Le plateau, l’équivalent du perchoir au Sénat, est un siège doré, le second après l’Élysée dans l’ordre protocolaire de la République française. Gérard Larcher et Jean-Pierre Raffarin
se disputent la succession de Christian Poncelet.
Dans moins d’une semaine, c’est l’une des manifestations politiques les plus importantes de l’année, l’élection du dernier tiers du Sénat. Dernier, car à partir de 2011, ce sera tous les six ans
le renouvellement de la moitié.
Vraisemblablement, la cuvée 2008 verra le retour de revenants de la politique, comme Charles Millon dans l’Ain (après ses échecs lyonnais depuis
2001) ou Jean-Pierre Chevènement dans le Territoire de Belfort. Dominique Paillé, ancien député sarkozyste d’origine UDF, rattrapé comme conseiller à l’Élysée après son échec en juin 2007,
tentera sa chance pour représenter les Français de l’étranger.
Le Sénat de droite va pencher un peu plus vers sa gauche
Avec le résultat des élections municipales et cantonales de mars 2008 essentiellement favorables à la gauche (et en particulier au Parti socialiste),
il est fort probable que la gauche gagne du terrain sur le terrain sénatorial sans pour autant être en mesure d’atteindre la majorité.

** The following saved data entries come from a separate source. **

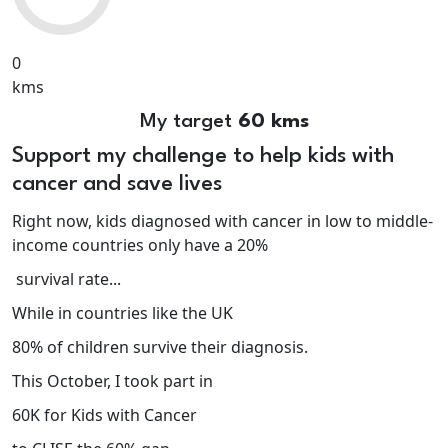
0
kms
My target
60 kms
Support my challenge to help kids with
cancer and save lives
Right now, kids diagnosed with cancer in low to middle-
income countries only have a 20%
survival rate...
While in countries like the UK
80% of children survive their diagnosis.
This October, I took part in
60K for Kids with Cancer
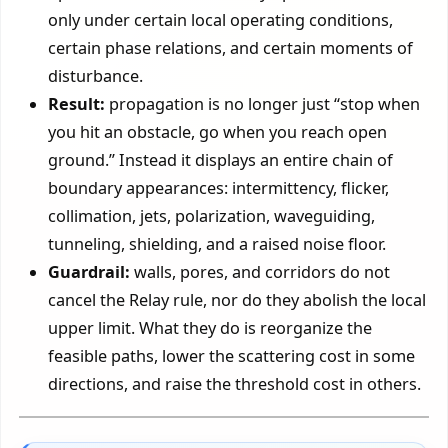
only under certain local operating conditions,
certain phase relations, and certain moments of
disturbance.
Result:
propagation is no longer just “stop when
you hit an obstacle, go when you reach open
ground.” Instead it displays an entire chain of
boundary appearances: intermittency, flicker,
collimation, jets, polarization, waveguiding,
tunneling, shielding, and a raised noise floor.
Guardrail:
walls, pores, and corridors do not
cancel the Relay rule, nor do they abolish the local
upper limit. What they do is reorganize the
feasible paths, lower the scattering cost in some
directions, and raise the threshold cost in others.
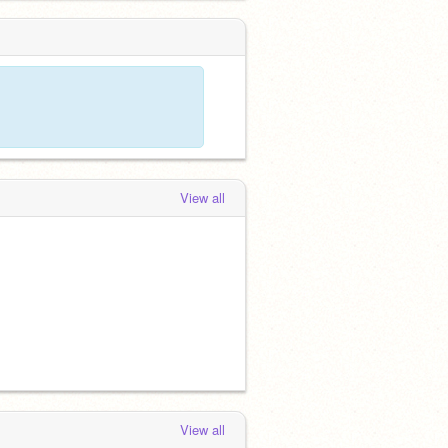
View all
View all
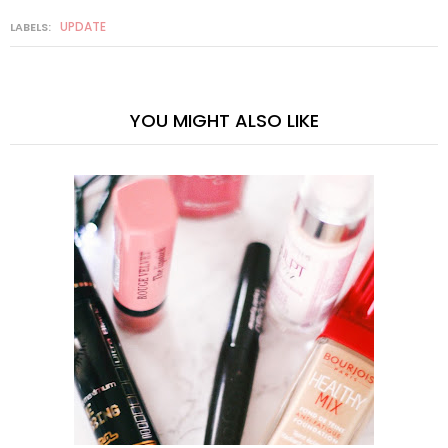
UPDATE
LABELS:
YOU MIGHT ALSO LIKE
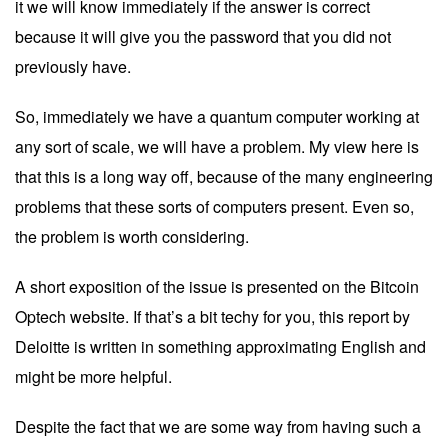
it we will know immediately if the answer is correct
because it will give you the password that you did not
previously have.
So, immediately we have a quantum computer working at
any sort of scale, we will have a problem. My view here is
that this is a long way off, because of the many engineering
problems that these sorts of computers present. Even so,
the problem is worth considering.
A short exposition of the issue is presented on the
Bitcoin
Optech website
. If that’s a bit techy for you, this
report
by
Deloitte is written in something approximating English and
might be more helpful.
Despite the fact that we are some way from having such a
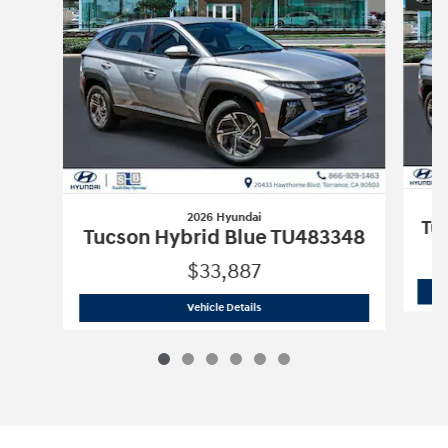
2026 Hyundai
Tu
Tucson Hybrid Blue TU483348
$33,887
2026 Hyundai
Tucson Hybrid Blue TU
Vehicle Details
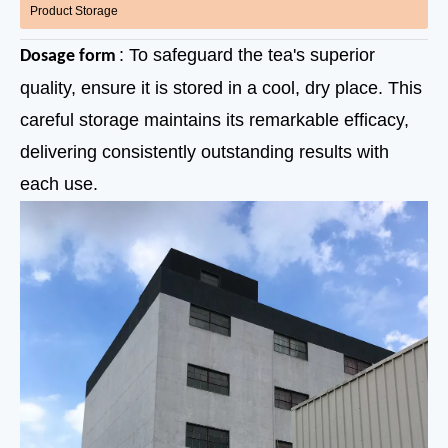
Product Storage
: To safeguard the tea's superior
Dosage form
quality, ensure it is stored in a cool, dry place. This
careful storage maintains its remarkable efficacy,
delivering consistently outstanding results with
each use.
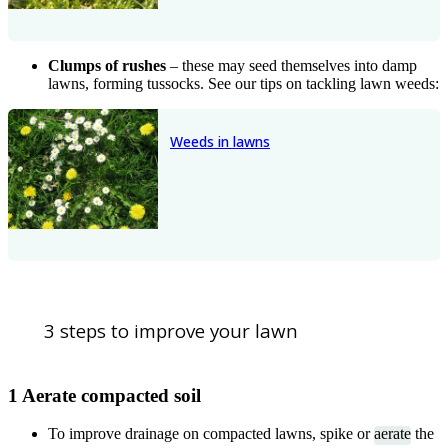
Clumps of rushes
– these may seed themselves into damp
lawns, forming tussocks. See our tips on tackling lawn weeds:
Weeds in lawns
3 steps to improve your lawn
1 Aerate compacted soil
To improve drainage on compacted lawns, spike or
aerate
the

En revanche, en 2011, rien ne l’en empêcherait en théorie, puisque les grands électeurs seront encore issus de mêmes élections municipales qu’en
2008, ce qui démentirait ceux qui pensent impossible une alternance au Sénat. D’autres pensent que l’alternance pourrait avoir lieu en 2014, mais cela dépendra alors des élections municipales de
mars 2014.
Le groupe UMP au Sénat devrait donc diminuer en nombre, alors qu’il n’avait déjà pas la majorité absolue. Il pourrait perdre une vingtaine de sièges
en raison aussi de dissidences (le groupe compte 159 sénateurs, y compris les apparentés et les rattachés).

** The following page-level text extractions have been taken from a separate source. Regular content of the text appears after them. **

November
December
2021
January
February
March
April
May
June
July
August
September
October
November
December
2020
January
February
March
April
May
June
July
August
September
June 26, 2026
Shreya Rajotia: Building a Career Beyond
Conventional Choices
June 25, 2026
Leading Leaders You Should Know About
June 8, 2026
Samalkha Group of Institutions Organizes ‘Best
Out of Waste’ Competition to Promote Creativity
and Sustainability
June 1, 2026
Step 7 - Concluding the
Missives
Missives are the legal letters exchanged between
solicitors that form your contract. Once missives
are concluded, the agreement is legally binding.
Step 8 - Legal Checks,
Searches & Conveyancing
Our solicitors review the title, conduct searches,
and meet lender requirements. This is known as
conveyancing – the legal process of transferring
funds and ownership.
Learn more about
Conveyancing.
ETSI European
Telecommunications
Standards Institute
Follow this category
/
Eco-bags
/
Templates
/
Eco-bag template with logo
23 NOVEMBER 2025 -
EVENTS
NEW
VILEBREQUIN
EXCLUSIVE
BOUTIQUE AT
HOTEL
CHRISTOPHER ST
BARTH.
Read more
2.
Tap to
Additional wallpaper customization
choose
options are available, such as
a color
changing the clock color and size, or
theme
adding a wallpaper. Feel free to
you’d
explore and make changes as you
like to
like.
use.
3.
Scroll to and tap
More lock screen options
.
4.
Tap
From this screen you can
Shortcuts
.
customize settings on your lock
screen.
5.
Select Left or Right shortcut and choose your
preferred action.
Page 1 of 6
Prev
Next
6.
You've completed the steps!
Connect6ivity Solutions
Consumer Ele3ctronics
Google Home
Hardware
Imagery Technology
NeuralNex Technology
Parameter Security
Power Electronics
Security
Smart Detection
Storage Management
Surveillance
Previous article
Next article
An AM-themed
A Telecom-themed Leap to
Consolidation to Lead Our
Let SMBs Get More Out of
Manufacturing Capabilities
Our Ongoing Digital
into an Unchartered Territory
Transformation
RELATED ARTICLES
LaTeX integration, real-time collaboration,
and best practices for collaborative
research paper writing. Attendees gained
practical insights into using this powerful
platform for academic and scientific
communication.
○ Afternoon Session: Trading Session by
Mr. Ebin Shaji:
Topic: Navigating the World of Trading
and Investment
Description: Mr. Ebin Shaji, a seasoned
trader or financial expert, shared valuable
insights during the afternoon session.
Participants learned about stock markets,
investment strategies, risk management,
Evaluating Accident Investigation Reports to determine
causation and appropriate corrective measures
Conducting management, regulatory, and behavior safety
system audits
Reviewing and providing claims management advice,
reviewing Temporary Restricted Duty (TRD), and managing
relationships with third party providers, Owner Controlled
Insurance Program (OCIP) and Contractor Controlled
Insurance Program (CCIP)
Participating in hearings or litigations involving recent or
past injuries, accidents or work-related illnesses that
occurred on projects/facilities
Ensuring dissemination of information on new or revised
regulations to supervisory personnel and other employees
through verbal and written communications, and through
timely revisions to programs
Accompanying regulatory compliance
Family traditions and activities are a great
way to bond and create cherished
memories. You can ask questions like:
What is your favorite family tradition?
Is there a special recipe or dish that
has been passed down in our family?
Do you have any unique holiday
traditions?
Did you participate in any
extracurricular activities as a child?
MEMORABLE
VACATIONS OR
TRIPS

L’enjeu du numéro deux de l’État
Or, en ce début automne 2008, le 1er octobre 2008 exactement, l’un des enjeux majeurs se porte sur la succession du Président du Sénat Christian Poncelet. S’il a décidé de ne pas encore prendre sa
retraite (il est sénateur jusqu’en 2014 et il vient d’être réélu à la présidence du Conseil général des Vosges à 80 ans), tout porte à croire qu’il ne se représentera plus à sa
succession.
L’été avait connu quelques frayeurs avec l’hospitalisation dans un état grave du prédécesseur de Christian Poncelet, René Monory, 85 ans et ancien
Président du Sénat de 1992 à 1998.
Mais c’était surtout l’occasion de démarrer cette campagne souterraine du plateau.

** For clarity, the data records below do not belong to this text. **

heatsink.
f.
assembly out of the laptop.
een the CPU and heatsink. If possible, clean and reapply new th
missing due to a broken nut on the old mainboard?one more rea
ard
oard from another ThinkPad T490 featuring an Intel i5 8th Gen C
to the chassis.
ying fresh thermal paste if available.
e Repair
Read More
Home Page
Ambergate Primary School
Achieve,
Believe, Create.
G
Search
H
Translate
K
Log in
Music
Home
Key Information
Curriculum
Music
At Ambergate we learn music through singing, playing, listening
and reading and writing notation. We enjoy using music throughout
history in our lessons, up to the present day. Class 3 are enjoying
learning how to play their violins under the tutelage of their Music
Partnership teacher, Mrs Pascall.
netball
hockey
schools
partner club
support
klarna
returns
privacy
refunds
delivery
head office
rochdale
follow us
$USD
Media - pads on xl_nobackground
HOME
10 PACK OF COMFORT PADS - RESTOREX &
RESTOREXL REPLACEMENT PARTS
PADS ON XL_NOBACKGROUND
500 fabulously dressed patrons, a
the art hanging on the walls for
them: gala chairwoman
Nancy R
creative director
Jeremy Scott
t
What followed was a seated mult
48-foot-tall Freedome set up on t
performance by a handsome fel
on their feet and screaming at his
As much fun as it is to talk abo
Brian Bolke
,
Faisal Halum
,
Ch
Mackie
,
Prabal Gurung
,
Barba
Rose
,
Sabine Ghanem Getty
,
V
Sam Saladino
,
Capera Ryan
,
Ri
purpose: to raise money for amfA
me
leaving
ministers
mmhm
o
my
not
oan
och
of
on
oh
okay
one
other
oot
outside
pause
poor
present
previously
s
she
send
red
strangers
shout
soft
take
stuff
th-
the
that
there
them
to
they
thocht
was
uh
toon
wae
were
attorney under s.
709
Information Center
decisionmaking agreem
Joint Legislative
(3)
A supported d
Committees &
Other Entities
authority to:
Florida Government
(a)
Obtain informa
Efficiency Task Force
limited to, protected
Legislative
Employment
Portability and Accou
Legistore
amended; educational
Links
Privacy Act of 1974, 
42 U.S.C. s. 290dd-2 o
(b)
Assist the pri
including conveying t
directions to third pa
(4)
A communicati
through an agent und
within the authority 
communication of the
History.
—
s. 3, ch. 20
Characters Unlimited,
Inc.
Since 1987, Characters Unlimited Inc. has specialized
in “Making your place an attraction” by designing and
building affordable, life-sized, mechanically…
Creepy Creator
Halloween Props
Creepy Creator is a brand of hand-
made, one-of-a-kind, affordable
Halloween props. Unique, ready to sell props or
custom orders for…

La bataille se mène en soft, mais le résultat est tout aussi cruel pour ses victimes. Selon un sénateur, « il ne faut pas s'y tromper. Mes
coups de couteau sont ici aussi meurtriers qu'ailleurs. Mais au Sénat, les corps tombent sur la moquette, c'est moins bruyant. ».
Début de la campagne du plateau durant l’été
La situation entre les groupes est très inégale, et il est certain que ce sera le candidat désigné par l’UMP qui aura le plus de chance de gagner
l’élection de la Présidence du Sénat. Cela nécessitera cependant quelques soutiens du côté des sénateurs de l’Union centriste et aussi des sénateurs radicaux du RDSE (ancienne Gauche
démocratique).
Sans surprise, c’est Jean-Pierre Bel, 56 ans, le président du groupe PS au Sénat, qui sera le candidat socialiste.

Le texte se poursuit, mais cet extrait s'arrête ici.